East Bay group shines light on bicycle safety
on November 4, 2014
At a downtown Broadway corner Monday evening, Bike East Bay volunteers hollered invitations to passing cyclists to stop and receive free bike lights to stay more visible and safe on their homeward-bound commutes – rides that are darker now after the end of daylight saving time.
Now in its third year, the nonprofit advocacy organization’s giveaway of 100 light sets aimed to bring cyclists into compliance with the California vehicle code, which requires that bikes have a front headlight, a rear reflector, pedal reflectors and side reflectors. The handout was funded by GJEL Accident Attorneys, a personal injury law firm.
Bike East Bay Executive Director Renee Rivera said the group sees cyclists riding unlighted bikes, or wearing all-black clothing when they should be wearing bright colors at night. “Above all, be visible and be well-lit,” Rivera said. Cyclists have a better chance of being visible by riding in the middle lane at night, she said, instead of on the side. The Oakland Police Department didn’t return calls for comment on bike safety.

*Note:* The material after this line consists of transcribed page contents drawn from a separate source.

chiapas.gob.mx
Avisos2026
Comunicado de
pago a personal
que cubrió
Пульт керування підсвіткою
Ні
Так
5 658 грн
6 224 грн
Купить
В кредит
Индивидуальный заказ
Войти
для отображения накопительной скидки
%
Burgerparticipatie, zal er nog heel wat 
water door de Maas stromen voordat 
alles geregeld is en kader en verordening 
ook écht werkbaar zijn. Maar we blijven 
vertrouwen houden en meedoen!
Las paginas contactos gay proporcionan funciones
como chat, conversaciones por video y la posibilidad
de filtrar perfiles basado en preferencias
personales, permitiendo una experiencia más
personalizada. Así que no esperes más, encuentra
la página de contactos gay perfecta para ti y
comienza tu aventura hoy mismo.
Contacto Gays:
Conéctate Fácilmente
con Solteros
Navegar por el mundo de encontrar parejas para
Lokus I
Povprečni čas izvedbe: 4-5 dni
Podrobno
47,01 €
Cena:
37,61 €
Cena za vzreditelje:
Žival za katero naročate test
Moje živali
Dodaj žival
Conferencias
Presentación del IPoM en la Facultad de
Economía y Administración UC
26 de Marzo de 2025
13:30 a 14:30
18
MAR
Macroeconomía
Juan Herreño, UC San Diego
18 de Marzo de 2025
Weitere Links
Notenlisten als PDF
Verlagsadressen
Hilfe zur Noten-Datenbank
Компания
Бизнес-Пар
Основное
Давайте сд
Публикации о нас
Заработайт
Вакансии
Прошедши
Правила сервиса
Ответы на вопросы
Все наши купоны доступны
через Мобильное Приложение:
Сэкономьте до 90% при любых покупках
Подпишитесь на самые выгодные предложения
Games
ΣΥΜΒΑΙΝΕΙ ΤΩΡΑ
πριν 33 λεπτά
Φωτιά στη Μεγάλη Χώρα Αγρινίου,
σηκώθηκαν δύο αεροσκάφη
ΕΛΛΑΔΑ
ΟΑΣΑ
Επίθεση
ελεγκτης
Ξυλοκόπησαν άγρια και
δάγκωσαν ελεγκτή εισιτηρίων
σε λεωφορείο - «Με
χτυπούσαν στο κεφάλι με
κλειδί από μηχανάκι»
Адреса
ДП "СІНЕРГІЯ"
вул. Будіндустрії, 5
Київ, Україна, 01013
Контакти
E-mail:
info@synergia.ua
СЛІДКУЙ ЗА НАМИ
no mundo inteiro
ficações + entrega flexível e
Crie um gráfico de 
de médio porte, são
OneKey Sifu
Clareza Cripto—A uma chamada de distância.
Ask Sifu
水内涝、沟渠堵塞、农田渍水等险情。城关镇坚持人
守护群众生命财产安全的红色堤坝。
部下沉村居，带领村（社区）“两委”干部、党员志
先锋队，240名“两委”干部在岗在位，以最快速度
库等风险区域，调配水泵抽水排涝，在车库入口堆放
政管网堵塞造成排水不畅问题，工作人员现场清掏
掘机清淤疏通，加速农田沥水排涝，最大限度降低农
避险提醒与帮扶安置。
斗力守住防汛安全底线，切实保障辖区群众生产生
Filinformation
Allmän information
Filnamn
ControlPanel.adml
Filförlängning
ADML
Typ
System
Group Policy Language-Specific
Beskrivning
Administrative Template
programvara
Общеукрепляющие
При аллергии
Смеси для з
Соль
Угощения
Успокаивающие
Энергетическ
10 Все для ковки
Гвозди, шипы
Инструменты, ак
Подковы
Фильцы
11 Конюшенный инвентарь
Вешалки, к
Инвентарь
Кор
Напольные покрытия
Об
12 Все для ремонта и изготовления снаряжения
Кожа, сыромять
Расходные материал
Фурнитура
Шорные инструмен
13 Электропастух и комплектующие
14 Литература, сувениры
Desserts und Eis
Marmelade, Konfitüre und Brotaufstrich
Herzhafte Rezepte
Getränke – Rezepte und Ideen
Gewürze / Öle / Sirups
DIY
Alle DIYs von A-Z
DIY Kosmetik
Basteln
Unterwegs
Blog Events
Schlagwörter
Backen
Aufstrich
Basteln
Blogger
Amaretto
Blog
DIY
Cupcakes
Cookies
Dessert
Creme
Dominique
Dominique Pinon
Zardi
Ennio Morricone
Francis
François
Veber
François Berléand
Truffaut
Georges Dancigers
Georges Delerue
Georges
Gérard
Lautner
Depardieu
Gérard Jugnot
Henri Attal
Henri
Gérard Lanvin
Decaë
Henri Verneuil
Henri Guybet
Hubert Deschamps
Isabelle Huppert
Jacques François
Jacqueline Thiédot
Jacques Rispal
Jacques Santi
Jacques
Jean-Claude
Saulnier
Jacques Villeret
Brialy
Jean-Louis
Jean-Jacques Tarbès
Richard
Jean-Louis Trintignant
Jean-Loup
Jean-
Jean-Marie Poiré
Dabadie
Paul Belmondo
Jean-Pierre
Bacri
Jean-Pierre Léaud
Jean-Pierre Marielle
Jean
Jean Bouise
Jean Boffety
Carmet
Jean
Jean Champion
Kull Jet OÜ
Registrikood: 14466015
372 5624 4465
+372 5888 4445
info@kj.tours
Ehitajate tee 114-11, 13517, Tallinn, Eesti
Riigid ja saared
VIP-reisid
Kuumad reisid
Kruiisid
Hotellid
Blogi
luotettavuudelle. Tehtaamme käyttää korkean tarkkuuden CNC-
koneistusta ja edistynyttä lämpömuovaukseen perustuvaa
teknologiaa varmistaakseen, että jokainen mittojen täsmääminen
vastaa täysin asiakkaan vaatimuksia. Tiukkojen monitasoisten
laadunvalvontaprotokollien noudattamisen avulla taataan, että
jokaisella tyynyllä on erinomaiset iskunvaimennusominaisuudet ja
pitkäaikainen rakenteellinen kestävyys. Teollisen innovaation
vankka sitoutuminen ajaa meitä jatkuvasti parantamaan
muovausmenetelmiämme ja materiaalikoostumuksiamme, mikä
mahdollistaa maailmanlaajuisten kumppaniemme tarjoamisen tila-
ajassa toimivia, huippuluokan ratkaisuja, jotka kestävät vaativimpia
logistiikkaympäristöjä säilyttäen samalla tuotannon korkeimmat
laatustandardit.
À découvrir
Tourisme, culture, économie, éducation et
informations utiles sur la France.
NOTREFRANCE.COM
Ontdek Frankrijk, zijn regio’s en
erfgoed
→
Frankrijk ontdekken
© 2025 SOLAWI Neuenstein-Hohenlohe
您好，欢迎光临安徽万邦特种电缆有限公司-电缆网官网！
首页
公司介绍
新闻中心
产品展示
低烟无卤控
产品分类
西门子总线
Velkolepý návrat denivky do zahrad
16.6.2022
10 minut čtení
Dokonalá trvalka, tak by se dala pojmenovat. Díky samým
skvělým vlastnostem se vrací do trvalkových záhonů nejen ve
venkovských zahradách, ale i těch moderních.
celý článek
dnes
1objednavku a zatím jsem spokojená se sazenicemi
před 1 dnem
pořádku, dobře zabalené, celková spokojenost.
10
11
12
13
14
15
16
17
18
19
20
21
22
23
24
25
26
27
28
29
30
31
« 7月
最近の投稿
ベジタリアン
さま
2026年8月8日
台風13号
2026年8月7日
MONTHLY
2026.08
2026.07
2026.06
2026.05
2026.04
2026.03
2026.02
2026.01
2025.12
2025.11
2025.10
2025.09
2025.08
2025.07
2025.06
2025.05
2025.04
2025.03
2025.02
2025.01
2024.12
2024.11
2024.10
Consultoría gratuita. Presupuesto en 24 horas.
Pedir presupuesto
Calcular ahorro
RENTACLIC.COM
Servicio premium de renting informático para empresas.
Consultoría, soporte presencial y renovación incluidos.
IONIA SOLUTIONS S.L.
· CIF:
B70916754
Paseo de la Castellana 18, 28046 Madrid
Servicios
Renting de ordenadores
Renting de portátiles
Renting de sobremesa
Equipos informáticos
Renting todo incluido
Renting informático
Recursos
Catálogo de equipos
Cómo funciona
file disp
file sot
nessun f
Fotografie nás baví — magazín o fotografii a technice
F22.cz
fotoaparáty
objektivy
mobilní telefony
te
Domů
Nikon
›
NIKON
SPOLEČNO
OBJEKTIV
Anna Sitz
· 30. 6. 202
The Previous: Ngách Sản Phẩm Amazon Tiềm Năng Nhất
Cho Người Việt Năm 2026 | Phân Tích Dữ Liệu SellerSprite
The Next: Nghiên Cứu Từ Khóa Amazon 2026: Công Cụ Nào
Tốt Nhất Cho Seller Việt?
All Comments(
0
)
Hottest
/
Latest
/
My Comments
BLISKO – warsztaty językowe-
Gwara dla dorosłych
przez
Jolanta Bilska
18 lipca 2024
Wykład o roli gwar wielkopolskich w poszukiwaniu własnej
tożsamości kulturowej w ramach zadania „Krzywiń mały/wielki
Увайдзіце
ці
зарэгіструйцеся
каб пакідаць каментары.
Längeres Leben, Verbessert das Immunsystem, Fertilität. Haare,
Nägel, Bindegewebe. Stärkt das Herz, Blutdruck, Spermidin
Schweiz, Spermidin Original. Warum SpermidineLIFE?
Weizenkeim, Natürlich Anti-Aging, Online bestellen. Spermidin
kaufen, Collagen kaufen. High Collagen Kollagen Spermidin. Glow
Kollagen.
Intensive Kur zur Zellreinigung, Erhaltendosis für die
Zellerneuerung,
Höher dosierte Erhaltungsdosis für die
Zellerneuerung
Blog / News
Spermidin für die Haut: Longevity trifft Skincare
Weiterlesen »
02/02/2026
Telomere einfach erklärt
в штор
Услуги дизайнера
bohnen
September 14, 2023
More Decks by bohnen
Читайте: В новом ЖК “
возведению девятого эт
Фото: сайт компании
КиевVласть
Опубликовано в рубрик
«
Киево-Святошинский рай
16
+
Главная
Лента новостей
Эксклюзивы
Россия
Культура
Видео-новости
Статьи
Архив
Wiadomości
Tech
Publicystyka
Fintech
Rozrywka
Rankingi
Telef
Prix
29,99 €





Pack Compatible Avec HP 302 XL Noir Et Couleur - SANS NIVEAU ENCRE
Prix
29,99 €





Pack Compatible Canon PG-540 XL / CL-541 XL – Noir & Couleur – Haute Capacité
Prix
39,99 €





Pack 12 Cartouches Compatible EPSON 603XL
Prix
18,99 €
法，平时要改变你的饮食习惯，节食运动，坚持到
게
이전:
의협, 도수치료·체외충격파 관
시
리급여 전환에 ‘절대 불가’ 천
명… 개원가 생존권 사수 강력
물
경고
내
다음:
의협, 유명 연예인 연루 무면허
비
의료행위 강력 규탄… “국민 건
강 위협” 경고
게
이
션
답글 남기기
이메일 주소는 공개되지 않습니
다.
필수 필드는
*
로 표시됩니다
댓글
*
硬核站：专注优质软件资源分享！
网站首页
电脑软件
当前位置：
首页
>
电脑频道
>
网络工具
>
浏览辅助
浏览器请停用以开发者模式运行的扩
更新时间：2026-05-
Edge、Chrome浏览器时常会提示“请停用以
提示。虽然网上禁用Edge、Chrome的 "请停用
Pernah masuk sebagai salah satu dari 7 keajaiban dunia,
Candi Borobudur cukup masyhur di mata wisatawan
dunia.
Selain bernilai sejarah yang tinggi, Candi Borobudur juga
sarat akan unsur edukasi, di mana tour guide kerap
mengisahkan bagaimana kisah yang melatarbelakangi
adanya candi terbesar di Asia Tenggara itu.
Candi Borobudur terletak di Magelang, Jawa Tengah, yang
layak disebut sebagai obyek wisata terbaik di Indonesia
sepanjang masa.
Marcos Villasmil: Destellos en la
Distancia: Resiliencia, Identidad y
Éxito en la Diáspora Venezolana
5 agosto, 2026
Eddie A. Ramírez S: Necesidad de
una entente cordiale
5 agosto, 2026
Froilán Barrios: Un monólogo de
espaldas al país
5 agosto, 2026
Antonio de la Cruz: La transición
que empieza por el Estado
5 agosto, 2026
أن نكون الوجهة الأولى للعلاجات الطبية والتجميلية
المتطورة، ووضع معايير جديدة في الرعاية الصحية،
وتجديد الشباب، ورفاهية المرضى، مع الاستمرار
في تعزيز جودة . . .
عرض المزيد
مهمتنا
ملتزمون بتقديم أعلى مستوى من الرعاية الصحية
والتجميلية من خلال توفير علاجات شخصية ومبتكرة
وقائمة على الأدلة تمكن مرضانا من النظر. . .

Along with raising safety awareness, Bike East Bay members like Mimi Torres waved signs and promoted Measure BB, an Alameda County transportation measure on Tuesday’s ballot that would impose a 1 percent sales tax to bring in $1 billion for improvements to keep the streets safer for cyclists, motorists and pedestrians.
Cyclists interviewed at the handout expressed concern about risky and aggressive riding.
“I have friends who habitually don’t use lights,” bicyclist Caroline Charuk said after stopping by to pick up a free light set.
It’s frustrating when cyclists cut across lanes and drive in the wrong direction, cyclist Justin Davis said. When he’s driving his car, he said he notices these dangerous practices more. “I think my car will take a little less damage than your bike,” he said.
Cayden Mak, who commutes from East Oakland to Berkeley every day, said he doesn’t like it when cyclists ride against traffic without lights at night and when they “lash through stop lights.”
Torres, who’s been a Bike East Bay member since 2009, said she calls out other cyclists who ride the wrong way, or “ride like idiots,” taking risks such as running stop signs.
There’s “never a guarantee a driver will see you at night,” Bike East Bay Education Director Robert Prinz said. Cyclists should slow down when riding in the rain and anticipate what others are doing around them.
Just like drivers of motor vehicles that have to stop at stop signs and turn on their lights at night, cyclists have the same responsibilities, members of the group said. For cyclists wanting more information, Bike East Bay offers free classes teaching techniques for safer night riding.